2. Presença obrigatória de um advogado
Mesmo sendo um procedimento extrajudicial e amigável, a lei exige a presença de um advogado (ou defensor público). O profissional de advocacia será responsável por orientar as partes, redigir a petição do acordo com as cláusulas necessárias e garantir que os direitos de todos, especialmente do idoso, sejam respeitados.
3. Reunião de documentos
Será necessário apresentar ao cartório os seguintes documentos:
- Documentos de identidade (RG e CPF) do pai/mãe idoso e dos filhos;
- Certidão de nascimento dos filhos (para comprovar o parentesco);
- Comprovantes de residência de todos os envolvidos;
- Comprovantes de rendimentos (se houver) e de despesas do idoso;
- Carteira da OAB do advogado assistente.

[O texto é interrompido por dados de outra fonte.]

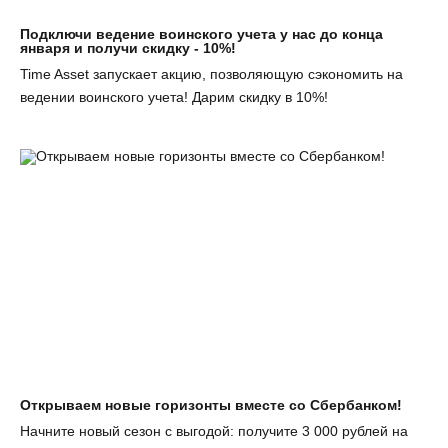
Подключи ведение воинского учета у нас до конца
января и получи скидку - 10%!
Time Asset запускает акцию, позволяющую сэкономить на
ведении воинского учета! Дарим скидку в 10%!
Открываем новые горизонты вместе со Сбербанком!
Начните новый сезон с выгодой: получите 3 000 рублей на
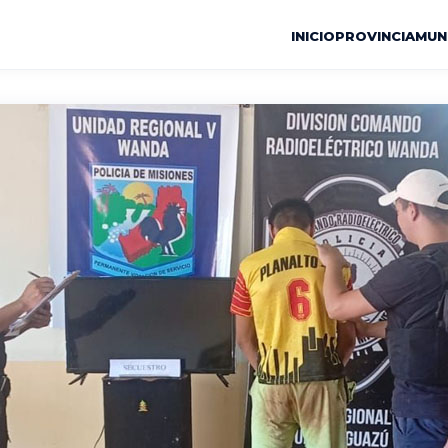
INICIO
PROVINCIA
MUN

4. Assinatura da Escritura Pública
Com toda a documentação aprovada e a minuta do acordo redigida pelo advogado, agenda-se uma data no Cartório de Notas para que todos compareçam e assinem a escritura. Pronto! O acordo passa a ter validade legal imediata.
O que acontece se um dos filhos não quiser ajudar?
Se não houver consenso entre os irmãos ou se um deles se recusar a ajudar o pai ou a mãe necessitada, a via extrajudicial deixa de ser viável. Nesse caso, será necessário ingressar com uma Ação de Alimentos na Justiça Comum. O juiz analisará as provas e determinará o valor que o filho resistente deverá pagar sob pena de penhora de bens ou até mesmo prisão civil.
Conclusão
A obrigação alimentar dos filhos para com os pais idosos é um ato de solidariedade familiar respaldado por lei. Utilizar os serviços do cartório para formalizar essa pensão é a maneira mais humana, ágil e econômica de garantir a dignidade de quem cuidou de nós no passado. Se você se encontra nessa situação, consulte um advogado especialista em Direito de Família para dar início ao procedimento de forma segura.